------ INFORMATION SHOWN ------

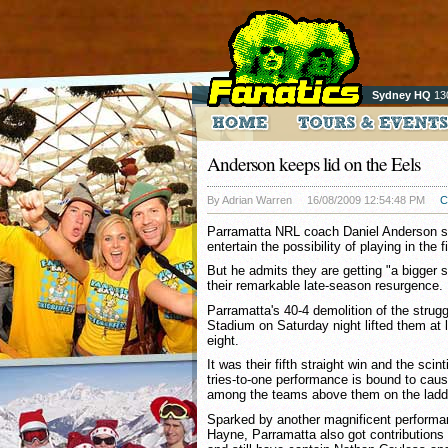
Sydney HQ
13
Anderson keeps lid on the Eels
By Adrian Warren
16/08/2009 12:54:48 PM
C
Parramatta NRL coach Daniel Anderson sa
entertain the possibility of playing in the f
But he admits they are getting "a bigger sn
their remarkable late-season resurgence.
Parramatta's 40-4 demolition of the strug
Stadium on Saturday night lifted them at l
eight.
It was their fifth straight win and the scint
tries-to-one performance is bound to cau
among the teams above them on the ladd
Sparked by another magnificent performan
Hayne, Parramatta also got contributions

------

[ABOUT THIS TASK]: Each record above needs to be transcribed word for word, with its pictures omitted.

[EXERCISE OUTPUT]:
Sydney HQ
13
Anderson keeps lid on the Eels
By Adrian Warren
16/08/2009 12:54:48 PM
C
Parramatta NRL coach Daniel Anderson sa
entertain the possibility of playing in the f
But he admits they are getting "a bigger sn
their remarkable late-season resurgence.
Parramatta's 40-4 demolition of the strug
Stadium on Saturday night lifted them at l
eight.
It was their fifth straight win and the scint
tries-to-one performance is bound to cau
among the teams above them on the ladd
Sparked by another magnificent performan
Hayne, Parramatta also got contributions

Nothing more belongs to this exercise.